Give Away Free Tutorials

Data discovery tools typically feature free tutorials that can be accessed from inside the software itself or from the company web site. But using inexpensive tools such as tools such as Camtasia or ScreenFlow, you can go one step further by creating tutorials that use your organization’s data instead of sample data. SAP has done a fantastic job of describing how to create free tutorials— just look at their Learn BI web site for inspiration.

Your BICC portal should also include one or more pages that list the universes or BEx queries available in the BI platform. In addition to the semantic layer name, include a brief description (cut and paste from the universe parameters), the business user point of contact, the technical point of contact, and directions for requesting access to the information.

Rome wasn’t built in a day and neither was the SAP Learn BI site. Don’t be afraid to start small and build out a larger set of tutorials.

Give Away Free Webinars

In addition to static tutorials, hold repeating monthly or quarterly webinars. Check out this tweet from Qlik.

 

You should certainly record webinars and post the “best” one to your BICC portal. But I would encourage you to routinely (perhaps quarterly?) give live webinars because it’s a way to make the human connection with your user community. Their questions will provide valuable insight into how you can continuously improve your training materials, universes, and standard reports. Share presentation responsibilities throughout the BICC giving everyone on the team an opportunity to refine their presentation skills, even if they only handle 5 or 10 minutes of a larger presentation.
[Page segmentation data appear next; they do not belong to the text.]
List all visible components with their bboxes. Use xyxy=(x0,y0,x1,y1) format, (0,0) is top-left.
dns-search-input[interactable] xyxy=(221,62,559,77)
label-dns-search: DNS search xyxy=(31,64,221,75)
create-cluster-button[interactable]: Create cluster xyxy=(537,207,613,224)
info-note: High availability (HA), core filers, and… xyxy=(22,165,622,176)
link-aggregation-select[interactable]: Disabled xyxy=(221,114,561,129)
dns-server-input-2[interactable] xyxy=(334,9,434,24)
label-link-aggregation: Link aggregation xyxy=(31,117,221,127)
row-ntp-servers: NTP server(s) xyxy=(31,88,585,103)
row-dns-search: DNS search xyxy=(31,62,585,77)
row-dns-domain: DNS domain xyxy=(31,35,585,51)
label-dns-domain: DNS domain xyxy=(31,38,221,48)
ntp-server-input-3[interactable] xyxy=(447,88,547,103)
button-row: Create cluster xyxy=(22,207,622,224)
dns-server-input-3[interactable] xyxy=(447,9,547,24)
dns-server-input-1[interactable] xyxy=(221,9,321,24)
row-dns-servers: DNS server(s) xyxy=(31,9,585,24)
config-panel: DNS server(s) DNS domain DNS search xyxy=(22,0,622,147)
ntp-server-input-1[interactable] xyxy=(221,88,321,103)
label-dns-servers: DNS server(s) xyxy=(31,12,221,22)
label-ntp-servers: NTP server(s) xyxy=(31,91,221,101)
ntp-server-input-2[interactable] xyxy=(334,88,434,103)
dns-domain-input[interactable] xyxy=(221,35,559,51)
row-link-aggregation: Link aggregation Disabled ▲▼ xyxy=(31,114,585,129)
Be sure to collect data from your attendees such as name, department, job title and email address. Follow up with a quick email thanking them for their participation.

Reach Out to First-Time Casual Users

If you’ve ever downloaded a free version of a data discovery tool, you’ve seen the vendor’s CRM back-end in action. Via automation and an inside sales force, users who have downloaded the software are periodically contacted, asked if they need help, and reminded of free resources. Being able to cross-reference a user ID to an email address or phone number is key here. New users can also be identified by studying access requests submitted to the help desk.

Know Your Influencers

Desktop data discovery tools succeed not only because they create valuable content, but the person using it becomes a passionate evangelist for the product. In most organizations, these folks are known as “power users” and are sometimes noted as such in the BI security structure. However, just being labeled a power user doesn’t necessarily mean that you are one. Look for users that create and share a large amount of content. Because power users tend to push boundaries, it can also be helpful to look at the number and type of service requests users submit to the help desk.
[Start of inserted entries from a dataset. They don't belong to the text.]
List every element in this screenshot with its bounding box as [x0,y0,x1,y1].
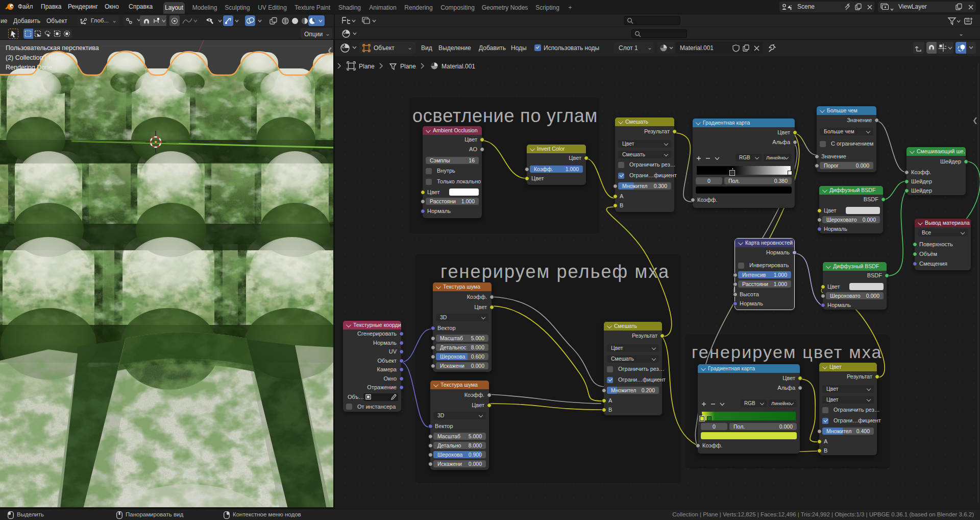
svg-text:Rendering Done: Rendering Done [6,64,52,71]
svg-text:❮: ❮ [327,46,333,55]
svg-text:Пользовательская перспектива: Пользовательская перспектива [6,44,99,52]
svg-text:(2) Collection | Plane: (2) Collection | Plane [6,54,65,61]
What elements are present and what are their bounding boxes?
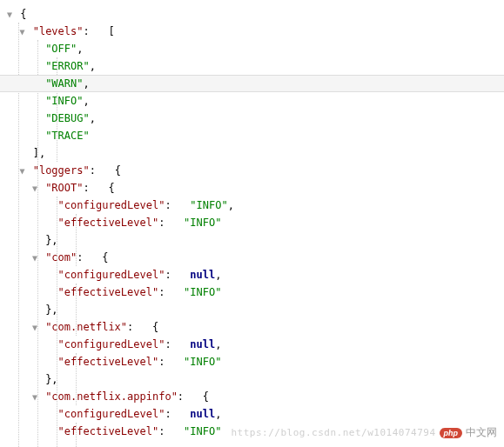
php-badge: php (440, 428, 463, 438)
json-line: "effectiveLevel": "INFO" (0, 214, 504, 231)
json-line: "configuredLevel": null, (0, 405, 504, 423)
json-line: "effectiveLevel": "INFO" (0, 353, 504, 370)
json-line: ▼ "com.netflix.appinfo": { (0, 388, 504, 405)
json-line: }, (0, 301, 504, 318)
json-line: "configuredLevel": "INFO", (0, 197, 504, 214)
collapse-arrow[interactable]: ▼ (30, 389, 39, 406)
collapse-arrow[interactable]: ▼ (30, 180, 39, 197)
json-line: }, (0, 370, 504, 388)
json-line: "OFF", (0, 40, 504, 57)
json-line: ▼ { (0, 5, 504, 23)
json-line: "configuredLevel": null, (0, 336, 504, 353)
json-line: ▼ "levels": [ (0, 23, 504, 40)
json-line: "effectiveLevel": "INFO" (0, 284, 504, 301)
watermark: https://blog.csdn.net/w1014074794 php 中文… (231, 425, 497, 440)
json-line: "configuredLevel": null, (0, 266, 504, 284)
json-line: "INFO", (0, 92, 504, 110)
collapse-arrow[interactable]: ▼ (30, 319, 39, 337)
json-line: "DEBUG", (0, 110, 504, 127)
json-line: ▼ "com": { (0, 249, 504, 266)
watermark-url: https://blog.csdn.net/w1014074794 (231, 427, 435, 438)
json-line: ▼ "loggers": { (0, 162, 504, 179)
json-line: "TRACE" (0, 127, 504, 144)
json-line: "WARN", (0, 75, 504, 92)
collapse-arrow[interactable]: ▼ (17, 23, 26, 41)
collapse-arrow[interactable]: ▼ (17, 163, 26, 180)
json-line: ], (0, 144, 504, 162)
watermark-zh: 中文网 (466, 425, 497, 440)
collapse-arrow[interactable]: ▼ (30, 250, 39, 267)
json-line: }, (0, 231, 504, 249)
collapse-arrow[interactable]: ▼ (5, 6, 14, 23)
json-line: "ERROR", (0, 57, 504, 75)
json-line: ▼ "ROOT": { (0, 179, 504, 197)
json-line: ▼ "com.netflix": { (0, 318, 504, 336)
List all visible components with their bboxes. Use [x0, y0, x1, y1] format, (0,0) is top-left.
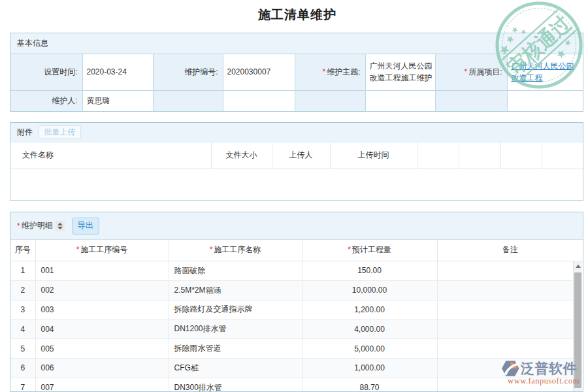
empty-label-cell: [435, 90, 507, 111]
detail-row-2: 20022.5M*2M箱涵10,000.00: [10, 280, 574, 300]
scrollbar-up-arrow[interactable]: [574, 261, 582, 272]
empty-label-cell: [153, 90, 223, 111]
detail-col-seq: 序号: [10, 240, 35, 261]
attachments-panel: 附件 批量上传 文件名称 文件大小 上传人 上传时间: [10, 122, 583, 201]
detail-cell-name: DN1200排水管: [169, 319, 302, 339]
detail-cell-qty: 5,000.00: [302, 339, 437, 359]
detail-cell-seq: 7: [10, 378, 35, 392]
fanpu-logo-icon: [502, 359, 519, 378]
detail-cell-remark: [437, 319, 574, 339]
basic-info-panel: 基本信息 设置时间: 2020-03-24 维护编号: 2020030007 *…: [10, 33, 583, 112]
detail-cell-seq: 2: [10, 280, 35, 300]
attachments-header: 附件 批量上传: [10, 123, 583, 142]
detail-cell-name: 2.5M*2M箱涵: [169, 280, 302, 300]
detail-cell-code: 002: [35, 280, 169, 300]
empty-value-cell: [365, 90, 435, 111]
detail-cell-seq: 4: [10, 319, 35, 339]
page-title: 施工清单维护: [7, 7, 588, 24]
required-asterisk: *: [76, 245, 80, 254]
maintenance-detail-title: 维护明细: [22, 220, 53, 231]
field-label-set-time: 设置时间:: [10, 54, 82, 90]
detail-row-5: 5005拆除雨水管道5,000.00: [10, 339, 574, 359]
attachments-empty-body: [10, 169, 583, 199]
detail-table-header: 序号 *施工工序编号 *施工工序名称 *预计工程量 备注: [10, 240, 583, 261]
field-value-maintain-subject: 广州天河人民公园改造工程施工维护: [365, 54, 435, 90]
detail-cell-code: 001: [35, 261, 169, 281]
detail-row-7: 7007DN300排水管88.70: [10, 378, 574, 392]
required-asterisk: *: [322, 67, 325, 76]
attach-col-file-name: 文件名称: [10, 142, 211, 169]
detail-cell-remark: [437, 339, 574, 359]
required-asterisk: *: [348, 245, 351, 254]
maintenance-detail-panel: * 维护明细 导出 序号 *施工工序编号 *施工工序名称 *预计工程量 备注 1…: [10, 212, 583, 392]
detail-cell-qty: 150.00: [302, 261, 437, 281]
attach-col-empty: [500, 142, 542, 169]
detail-cell-qty: 1,000.00: [302, 358, 437, 378]
attach-col-empty: [417, 142, 459, 169]
batch-upload-button[interactable]: 批量上传: [39, 125, 81, 139]
attach-col-file-size: 文件大小: [211, 142, 272, 169]
detail-cell-name: CFG桩: [169, 358, 302, 378]
detail-table-body: 1001路面破除150.0020022.5M*2M箱涵10,000.003003…: [10, 261, 574, 392]
attach-col-upload-time: 上传时间: [330, 142, 417, 169]
detail-row-6: 6006CFG桩1,000.00: [10, 358, 574, 378]
empty-value-cell: [507, 90, 583, 111]
empty-label-cell: [295, 90, 365, 111]
field-value-maintain-no: 2020030007: [223, 54, 295, 90]
field-label-maintain-no: 维护编号:: [153, 54, 223, 90]
field-label-project: *所属项目:: [435, 54, 507, 90]
detail-col-code: *施工工序编号: [35, 240, 169, 261]
attachments-title: 附件: [17, 127, 33, 138]
basic-info-header: 基本信息: [10, 33, 583, 54]
attachments-table: 文件名称 文件大小 上传人 上传时间: [10, 142, 583, 169]
detail-cell-qty: 1,200.00: [302, 300, 437, 319]
detail-cell-code: 003: [35, 300, 169, 319]
vendor-watermark: 泛普软件 www.fanpusoft.com: [502, 359, 585, 386]
basic-info-table: 设置时间: 2020-03-24 维护编号: 2020030007 *维护主题:…: [10, 54, 583, 111]
export-button[interactable]: 导出: [72, 218, 99, 235]
detail-cell-qty: 10,000.00: [302, 280, 437, 300]
detail-cell-code: 007: [35, 378, 169, 392]
detail-row-1: 1001路面破除150.00: [10, 261, 574, 281]
detail-cell-code: 004: [35, 319, 169, 339]
detail-cell-seq: 6: [10, 358, 35, 378]
required-asterisk: *: [464, 67, 467, 76]
required-asterisk: *: [210, 245, 213, 254]
sort-icon[interactable]: [56, 221, 65, 231]
field-value-maintainer: 黄思璐: [82, 90, 153, 111]
attach-col-empty: [542, 142, 583, 169]
detail-cell-name: 路面破除: [169, 261, 302, 281]
maintenance-detail-header: * 维护明细 导出: [10, 212, 583, 240]
basic-info-title: 基本信息: [17, 38, 48, 49]
detail-cell-remark: [437, 261, 574, 281]
vendor-url-text[interactable]: www.fanpusoft.com: [502, 376, 585, 386]
empty-value-cell: [223, 90, 295, 111]
detail-row-3: 3003拆除路灯及交通指示牌1,200.00: [10, 300, 574, 319]
detail-cell-qty: 4,000.00: [302, 319, 437, 339]
detail-cell-name: 拆除路灯及交通指示牌: [169, 300, 302, 319]
detail-col-quantity: *预计工程量: [302, 240, 437, 261]
detail-cell-code: 006: [35, 358, 169, 378]
detail-cell-remark: [437, 300, 574, 319]
vendor-brand-text: 泛普软件: [521, 359, 577, 378]
detail-cell-seq: 1: [10, 261, 35, 281]
detail-cell-code: 005: [35, 339, 169, 359]
detail-cell-remark: [437, 280, 574, 300]
detail-cell-name: 拆除雨水管道: [169, 339, 302, 359]
detail-cell-qty: 88.70: [302, 378, 437, 392]
detail-cell-seq: 3: [10, 300, 35, 319]
field-label-maintainer: 维护人:: [10, 90, 82, 111]
required-asterisk: *: [17, 221, 20, 231]
field-value-set-time: 2020-03-24: [82, 54, 153, 90]
attach-col-uploader: 上传人: [272, 142, 330, 169]
detail-cell-seq: 5: [10, 339, 35, 359]
detail-cell-name: DN300排水管: [169, 378, 302, 392]
detail-col-remark: 备注: [437, 240, 583, 261]
vendor-brand-row: 泛普软件: [502, 359, 585, 378]
project-link[interactable]: 广州天河人民公园改造工程: [512, 61, 574, 82]
field-value-project: 广州天河人民公园改造工程: [507, 54, 583, 90]
detail-col-name: *施工工序名称: [169, 240, 302, 261]
field-label-maintain-subject: *维护主题:: [295, 54, 365, 90]
detail-row-4: 4004DN1200排水管4,000.00: [10, 319, 574, 339]
attach-col-empty: [459, 142, 500, 169]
Monitor Key Metrics and Refine Strategy

In all cases, user activity generates data. Data can be refined into key metrics. And key metrics can be monitored to refine BICC strategy. Look for insight from the SAP BusinessObjects auditor database, usage metrics from your BICC portal, usage metrics from a self-service download site or document management system, and help desk tickets. All of these sources are capable of providing data, but most will need additional additional refinement to reveal insights. Try to budget projects around these untapped data sources as part of your BICC’s annual planning.
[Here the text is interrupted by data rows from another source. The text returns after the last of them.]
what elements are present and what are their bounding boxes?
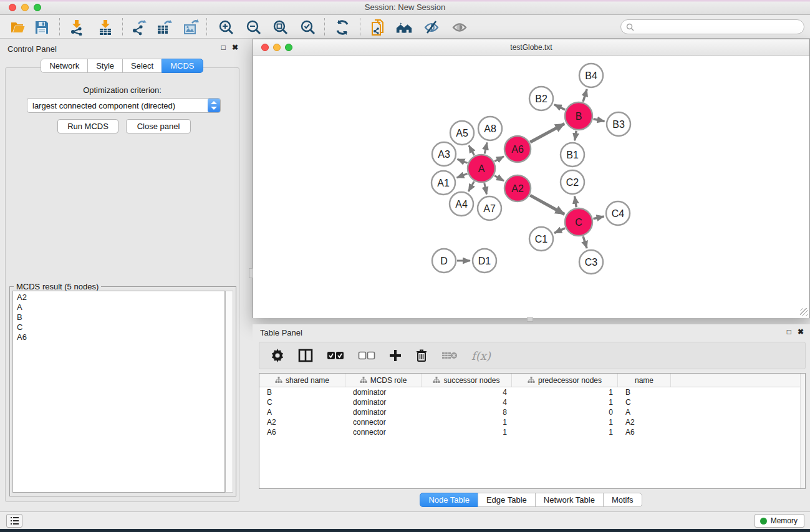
- graph-node-B[interactable]: B: [565, 102, 592, 130]
- graph-node-C4[interactable]: C4: [606, 201, 630, 225]
- graph-edge-B-B3[interactable]: [594, 119, 605, 122]
- run-mcds-button[interactable]: Run MCDS: [57, 119, 118, 133]
- graph-node-C[interactable]: C: [565, 208, 592, 236]
- graph-edge-A6-B[interactable]: [530, 123, 564, 142]
- column-header-predecessor-nodes[interactable]: predecessor nodes: [512, 374, 618, 387]
- vertical-split-handle[interactable]: [249, 268, 253, 278]
- table-tab-network-table[interactable]: Network Table: [535, 493, 604, 507]
- graph-edge-C-C2[interactable]: [575, 196, 577, 208]
- graph-node-A6[interactable]: A6: [504, 136, 531, 162]
- mcds-result-list[interactable]: A2ABCA6: [12, 291, 225, 493]
- delete-column-icon[interactable]: [415, 349, 428, 362]
- graph-edge-A-A2[interactable]: [494, 176, 504, 181]
- select-all-icon[interactable]: [327, 351, 344, 360]
- table-scrollbar[interactable]: [800, 374, 805, 488]
- graph-node-C2[interactable]: C2: [561, 170, 584, 194]
- refresh-icon[interactable]: [334, 19, 351, 36]
- graph-node-A5[interactable]: A5: [450, 121, 474, 145]
- task-history-button[interactable]: [6, 514, 22, 528]
- graph-node-A[interactable]: A: [468, 155, 495, 182]
- graph-node-B2[interactable]: B2: [529, 87, 553, 110]
- graph-edge-B-B4[interactable]: [583, 89, 587, 102]
- graph-node-A7[interactable]: A7: [478, 196, 501, 220]
- graph-edge-A-A5[interactable]: [469, 145, 475, 155]
- table-tab-edge-table[interactable]: Edge Table: [478, 493, 536, 507]
- graph-edge-B-B1[interactable]: [575, 131, 577, 141]
- graph-edge-C-C1[interactable]: [554, 228, 565, 233]
- graph-edge-A-A6[interactable]: [494, 157, 504, 162]
- delete-table-icon[interactable]: [441, 351, 458, 360]
- graph-edge-A-A1[interactable]: [457, 173, 468, 177]
- column-header-shared-name[interactable]: shared name: [259, 374, 345, 387]
- tab-network[interactable]: Network: [41, 59, 88, 73]
- graph-edge-A-A4[interactable]: [468, 181, 474, 191]
- graph-edge-A-A8[interactable]: [485, 142, 487, 153]
- graph-node-B4[interactable]: B4: [579, 64, 603, 87]
- network-graph[interactable]: B4B2BB3A8A5A6A3B1AA1C2A2A4A7C4CC1DD1C3: [253, 56, 809, 318]
- save-session-icon[interactable]: [33, 19, 51, 36]
- table-row[interactable]: Bdominator41B: [259, 387, 805, 397]
- show-graphics-details-icon[interactable]: [451, 19, 468, 36]
- close-panel-button[interactable]: Close panel: [126, 119, 191, 133]
- graph-node-B3[interactable]: B3: [607, 112, 630, 136]
- graph-node-A3[interactable]: A3: [432, 142, 456, 166]
- graph-edge-C-C3[interactable]: [583, 236, 587, 248]
- window-resize-grip[interactable]: [800, 308, 808, 316]
- search-input[interactable]: [634, 22, 804, 31]
- graph-edge-C-C4[interactable]: [593, 216, 604, 219]
- column-header-mcds-role[interactable]: MCDS role: [345, 374, 422, 387]
- mcds-result-item[interactable]: A2: [17, 293, 224, 302]
- column-header-successor-nodes[interactable]: successor nodes: [422, 374, 512, 387]
- graph-node-A1[interactable]: A1: [432, 171, 455, 195]
- import-table-icon[interactable]: [97, 19, 114, 36]
- tab-mcds[interactable]: MCDS: [162, 59, 203, 73]
- show-column-icon[interactable]: [298, 349, 313, 362]
- home-icon[interactable]: [395, 19, 413, 36]
- deselect-all-icon[interactable]: [358, 351, 375, 360]
- graph-node-A2[interactable]: A2: [504, 175, 531, 201]
- graph-node-C1[interactable]: C1: [529, 227, 553, 251]
- table-row[interactable]: Cdominator41C: [259, 397, 805, 407]
- add-column-icon[interactable]: [389, 349, 402, 362]
- open-session-icon[interactable]: [9, 19, 27, 36]
- close-table-panel-icon[interactable]: ✖: [798, 328, 804, 336]
- table-row[interactable]: Adominator80A: [259, 407, 805, 417]
- table-tab-node-table[interactable]: Node Table: [420, 493, 478, 507]
- float-table-panel-icon[interactable]: □: [787, 328, 791, 336]
- zoom-out-icon[interactable]: [245, 19, 263, 36]
- horizontal-split-handle[interactable]: [527, 317, 533, 322]
- float-panel-icon[interactable]: □: [221, 44, 226, 51]
- mcds-result-item[interactable]: B: [17, 312, 224, 322]
- memory-button[interactable]: Memory: [755, 514, 804, 528]
- table-settings-icon[interactable]: [271, 349, 284, 362]
- tab-select[interactable]: Select: [122, 59, 162, 73]
- table-tab-motifs[interactable]: Motifs: [603, 493, 642, 507]
- graph-edge-A-A7[interactable]: [485, 183, 487, 195]
- import-network-icon[interactable]: [68, 19, 85, 36]
- mcds-result-item[interactable]: A: [17, 302, 224, 312]
- optimization-criterion-dropdown[interactable]: largest connected component (directed): [27, 98, 221, 113]
- graph-node-D1[interactable]: D1: [473, 249, 496, 273]
- graph-node-A4[interactable]: A4: [450, 192, 473, 216]
- search-field[interactable]: [620, 19, 804, 34]
- graph-edge-B-B2[interactable]: [554, 105, 565, 110]
- zoom-fit-icon[interactable]: [272, 19, 289, 36]
- zoom-in-icon[interactable]: [218, 19, 235, 36]
- graph-node-B1[interactable]: B1: [561, 143, 584, 167]
- close-panel-icon[interactable]: ✖: [232, 44, 238, 51]
- mcds-result-item[interactable]: C: [17, 322, 224, 332]
- apply-function-icon[interactable]: f(x): [471, 349, 491, 362]
- mcds-result-item[interactable]: A6: [17, 332, 224, 342]
- zoom-selected-icon[interactable]: [299, 19, 317, 36]
- result-list-scrollbar[interactable]: [225, 291, 233, 493]
- graph-edge-A2-C[interactable]: [530, 195, 564, 214]
- table-row[interactable]: A2connector11A2: [259, 417, 805, 427]
- graph-node-A8[interactable]: A8: [478, 117, 502, 140]
- network-from-file-icon[interactable]: [369, 19, 387, 36]
- export-table-icon[interactable]: [155, 19, 173, 36]
- export-network-icon[interactable]: [130, 19, 148, 36]
- graph-node-D[interactable]: D: [432, 249, 456, 273]
- column-header-name[interactable]: name: [618, 374, 671, 387]
- network-window-titlebar[interactable]: testGlobe.txt: [253, 39, 809, 56]
- hide-graphics-details-icon[interactable]: [423, 19, 440, 36]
Does it take too long to gain access to the enterprise BI platform? Does Brenda take too long to approve access requests? Is installing software a help desk fiasco? Address pain points and continually refine your BICC strategy.

Conclusion

Does your organization need a data discovery tool? Maybe.

Does your organization already own a data discovery tool due to the land-and-expand vigilance of their vendors? Highly likely.

Is there still untapped potential in your existing enterprise business intelligence platform? A distinct possibility.

I hope this article has given you some ideas to tap that latent potential.  Some of these topics are explored in my 2010 ASUG SAP BusinessObjects User Conference presentations, KPIs for Business Intelligence.